Starting in 2017, the country of Myanmar forcefully pushed the people of the Muslim faith out of the country in order to “cleanse” Myanmar of religious beliefs other than Buddhism. By 2018, over 700,000 Rohingya Muslims, who primarily lived in Rakhine state in the northern part of Myanmar, sought refuge in the neighboring country of Bangladesh after an increased amount of violence towards them by their own government. As the already heavily populated and geographically small country of Bangladesh has taken in the Rohingya refugees, the two governments have recently come to an understanding that those of the Rohingya faith may return to Myanmar; however, part of the agreement was that the Myanmar government would allow Rohingya Muslims back into the country, but they would be treated as illegal immigrants and denied citizenship. The refugees are very afraid to return due to the violence inflicted upon them prior to their escape and do not accept the terms of the agreement. Rohingyan refugees have become vocal about the agreement between the two countries, protesting in and out of the refugee camps. The chaos created by the protests of the Rohingya refugees, the inability of the two countries to find a viable option and the exasperating number of refugees has turned this into a global crisis.

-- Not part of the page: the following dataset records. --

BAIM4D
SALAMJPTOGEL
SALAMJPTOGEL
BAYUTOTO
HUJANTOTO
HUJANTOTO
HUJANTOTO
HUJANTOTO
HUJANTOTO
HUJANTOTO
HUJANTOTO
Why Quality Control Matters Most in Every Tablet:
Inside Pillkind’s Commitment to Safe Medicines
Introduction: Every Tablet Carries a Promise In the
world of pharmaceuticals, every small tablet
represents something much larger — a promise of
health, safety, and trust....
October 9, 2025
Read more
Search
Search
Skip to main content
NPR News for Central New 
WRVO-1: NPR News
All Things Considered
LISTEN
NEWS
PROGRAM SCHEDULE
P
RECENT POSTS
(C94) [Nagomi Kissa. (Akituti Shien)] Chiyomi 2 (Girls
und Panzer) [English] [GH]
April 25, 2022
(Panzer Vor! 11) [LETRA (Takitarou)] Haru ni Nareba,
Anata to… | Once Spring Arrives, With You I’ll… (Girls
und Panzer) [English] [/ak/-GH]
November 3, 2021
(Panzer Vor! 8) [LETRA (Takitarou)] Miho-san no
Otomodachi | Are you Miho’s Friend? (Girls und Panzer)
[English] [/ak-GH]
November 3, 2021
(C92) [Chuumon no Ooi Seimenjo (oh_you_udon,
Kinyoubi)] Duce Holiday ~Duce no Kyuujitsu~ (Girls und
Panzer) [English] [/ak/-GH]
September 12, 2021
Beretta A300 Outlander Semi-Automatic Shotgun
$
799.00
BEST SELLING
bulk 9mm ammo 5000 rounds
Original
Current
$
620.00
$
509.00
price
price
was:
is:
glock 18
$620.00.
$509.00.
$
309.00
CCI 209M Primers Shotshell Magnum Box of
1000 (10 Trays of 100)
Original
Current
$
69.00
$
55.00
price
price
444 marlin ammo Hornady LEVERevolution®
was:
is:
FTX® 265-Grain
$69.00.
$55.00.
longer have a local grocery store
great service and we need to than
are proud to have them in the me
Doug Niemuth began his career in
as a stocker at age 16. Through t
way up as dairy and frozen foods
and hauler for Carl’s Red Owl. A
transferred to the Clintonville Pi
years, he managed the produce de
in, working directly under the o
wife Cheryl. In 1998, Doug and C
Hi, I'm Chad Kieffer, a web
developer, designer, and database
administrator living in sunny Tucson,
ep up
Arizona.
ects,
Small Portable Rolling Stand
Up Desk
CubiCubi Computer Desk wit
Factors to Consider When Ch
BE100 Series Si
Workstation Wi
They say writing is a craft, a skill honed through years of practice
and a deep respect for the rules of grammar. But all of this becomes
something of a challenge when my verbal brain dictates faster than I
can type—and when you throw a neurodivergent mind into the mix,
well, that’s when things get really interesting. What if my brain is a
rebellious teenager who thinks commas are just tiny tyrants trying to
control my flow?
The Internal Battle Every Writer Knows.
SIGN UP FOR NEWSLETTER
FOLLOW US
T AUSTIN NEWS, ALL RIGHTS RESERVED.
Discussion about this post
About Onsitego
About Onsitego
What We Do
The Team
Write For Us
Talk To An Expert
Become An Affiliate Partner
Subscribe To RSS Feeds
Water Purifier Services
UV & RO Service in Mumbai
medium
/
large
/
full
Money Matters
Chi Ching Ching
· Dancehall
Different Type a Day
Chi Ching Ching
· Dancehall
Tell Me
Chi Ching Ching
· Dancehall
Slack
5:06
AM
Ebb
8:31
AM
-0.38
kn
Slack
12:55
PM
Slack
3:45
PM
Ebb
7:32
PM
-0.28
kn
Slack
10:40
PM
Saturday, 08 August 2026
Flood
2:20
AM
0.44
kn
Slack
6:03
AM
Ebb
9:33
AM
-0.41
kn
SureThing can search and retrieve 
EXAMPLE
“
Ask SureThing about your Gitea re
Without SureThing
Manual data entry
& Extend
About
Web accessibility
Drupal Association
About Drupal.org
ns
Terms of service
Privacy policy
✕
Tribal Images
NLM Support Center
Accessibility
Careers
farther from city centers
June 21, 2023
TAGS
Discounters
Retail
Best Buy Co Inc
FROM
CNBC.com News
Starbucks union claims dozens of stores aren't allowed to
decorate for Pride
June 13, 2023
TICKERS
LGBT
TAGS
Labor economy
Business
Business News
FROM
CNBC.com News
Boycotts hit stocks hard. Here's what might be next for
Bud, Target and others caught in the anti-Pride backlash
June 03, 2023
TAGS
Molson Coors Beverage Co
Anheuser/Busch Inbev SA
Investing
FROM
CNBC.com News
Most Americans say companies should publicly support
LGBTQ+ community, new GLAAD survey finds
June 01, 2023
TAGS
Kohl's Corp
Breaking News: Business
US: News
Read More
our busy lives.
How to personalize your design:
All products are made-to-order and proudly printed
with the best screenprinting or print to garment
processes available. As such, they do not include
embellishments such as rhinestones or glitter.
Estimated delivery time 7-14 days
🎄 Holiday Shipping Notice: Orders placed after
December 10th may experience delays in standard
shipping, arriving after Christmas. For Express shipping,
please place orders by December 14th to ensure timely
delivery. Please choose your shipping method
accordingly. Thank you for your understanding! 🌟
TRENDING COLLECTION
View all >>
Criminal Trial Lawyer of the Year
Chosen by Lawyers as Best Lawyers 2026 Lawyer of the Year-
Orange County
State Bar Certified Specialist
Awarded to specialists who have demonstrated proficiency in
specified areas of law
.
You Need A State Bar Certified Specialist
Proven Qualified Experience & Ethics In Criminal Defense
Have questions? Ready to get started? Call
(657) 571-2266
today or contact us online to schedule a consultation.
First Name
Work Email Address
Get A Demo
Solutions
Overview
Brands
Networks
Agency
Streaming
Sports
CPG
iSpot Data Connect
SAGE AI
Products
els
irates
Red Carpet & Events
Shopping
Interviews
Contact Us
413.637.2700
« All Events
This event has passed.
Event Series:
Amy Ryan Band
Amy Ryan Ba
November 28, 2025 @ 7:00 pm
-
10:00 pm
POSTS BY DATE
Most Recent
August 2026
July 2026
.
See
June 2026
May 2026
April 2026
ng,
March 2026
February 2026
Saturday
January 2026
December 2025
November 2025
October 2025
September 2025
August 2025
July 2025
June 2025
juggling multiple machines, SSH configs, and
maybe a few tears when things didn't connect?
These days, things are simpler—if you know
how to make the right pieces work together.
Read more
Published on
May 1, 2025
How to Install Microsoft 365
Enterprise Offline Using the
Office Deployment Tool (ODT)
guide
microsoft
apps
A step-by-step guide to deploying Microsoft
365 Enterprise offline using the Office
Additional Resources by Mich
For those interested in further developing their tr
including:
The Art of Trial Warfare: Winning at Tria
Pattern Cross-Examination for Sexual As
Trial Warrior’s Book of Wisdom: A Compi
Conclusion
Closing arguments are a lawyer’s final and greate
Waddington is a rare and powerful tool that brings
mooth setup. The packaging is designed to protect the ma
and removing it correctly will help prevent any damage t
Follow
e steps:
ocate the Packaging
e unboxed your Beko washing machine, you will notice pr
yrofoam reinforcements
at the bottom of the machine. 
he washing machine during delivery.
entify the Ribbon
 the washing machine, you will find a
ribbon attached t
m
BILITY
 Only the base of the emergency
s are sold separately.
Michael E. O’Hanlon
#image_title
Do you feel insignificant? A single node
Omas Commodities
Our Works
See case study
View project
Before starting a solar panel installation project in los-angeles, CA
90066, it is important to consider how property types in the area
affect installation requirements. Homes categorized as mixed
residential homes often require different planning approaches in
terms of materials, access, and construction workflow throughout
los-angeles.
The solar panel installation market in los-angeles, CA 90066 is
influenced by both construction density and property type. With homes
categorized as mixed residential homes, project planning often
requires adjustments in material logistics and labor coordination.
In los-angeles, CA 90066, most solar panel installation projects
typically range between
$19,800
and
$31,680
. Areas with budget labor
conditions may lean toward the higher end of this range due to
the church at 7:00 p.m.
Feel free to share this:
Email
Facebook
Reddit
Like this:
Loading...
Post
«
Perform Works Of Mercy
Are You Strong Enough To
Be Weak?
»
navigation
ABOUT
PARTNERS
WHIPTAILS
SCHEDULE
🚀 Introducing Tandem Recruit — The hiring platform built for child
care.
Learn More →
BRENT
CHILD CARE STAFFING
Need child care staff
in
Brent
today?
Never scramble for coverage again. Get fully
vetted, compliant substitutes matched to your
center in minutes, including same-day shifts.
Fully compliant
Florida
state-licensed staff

Since this past summer, the turmoil within the refugee camps in Bangladesh has sky-rocketed. Bangladesh is unable to contain the vast amounts of people they have taken in. Brad Adams of the Asia division of Human Rights Watch said, “The authorities should take a level-headed approach instead of overreacting to tensions and protests by isolating Rohingya refugees in camps.” The Rohingya refugees have begun publically displaying their frustrations with the two countries, conveying their opinions to people in and out of the refugee camps. The uproar of prostests has agitated the country of Bangledesh, but they are stuck at a dead end due to the fact that those protesting the agreement the agreement to return to Myanmar are not willing to return; they instead want a better life in Bagladesh.
Several refugee and humanitarian non-governmental organizations have entered Bangladesh to help those within the overpopulated refugee camps, most being in Cox’s Bazar, a city on the coast of Myanmar. Within the camps, the Rohingya people cram themselves into small huts made of bamboo with their families where they sleep on hay. Many of the refugees left Myanmar with no belongings and are only living off of what they have found in Bangladesh and were given at the refugee camps. The International Committee of the Red Cross has worked with the Myanmar Red Cross to provide the Rohingya refugees within the camps with, “food, mats, blankets and other household items for men, women and children, shelter and latrine construction materials and technical support to access safe drinking water.” Along with basic necessities for living, the organizations have raised a great amount of concern for the violence and humanitarian factors that go with living within the camps.
The United Nations has been continuously working with both Myanmar and Bangladesh to find an end to this crisis, or possible ways to support both the over 700,000 refugees and the overcrowded country of Bangladesh that has taken in the refugees. In the past year, the UN has investigated the government and military of Myanmar, in order to prove the wrongdoing towards the people of Myanmar. U.N. Secretary-General Antonio Guterres met with the Association of Southeast Asian Nations in Thailand for their annual meeting and spoke with both Myanmar and Bangladesh, about his concern for the refugee crisis between the two countries. Speaking of the crisis, the Washington Post reported he said, “It remains, of course, Myanmar’s responsibility to address the root causes and ensure a conducive environment for the safe, voluntary, dignified and sustainable repatriation of refugees to Rakhine state, in accordance with international norms and standards.”
The U.S. State Department should support the effort to diminish the refugee crisis of the Rohingya people within Bangladesh. As one of the fastest growing refugee crisis’ in the world, with over 700,000 people leaving the country of Myanmar due to the government and military’s ethnic cleansing, the country of Bangladesh needs support of global entities. The International Committee of the Red Cross has worked already in support of the displaced Rohingya people providing them with living necessities and humanitarian responses. The U.N. also should be greatly supported, as they are investigating the crisis and the ethnic response by the country of Myanmar. Providing support would allow the United States to understand the longstanding relationship between the two countries as a western entity and aid an ongoing glabal crisis.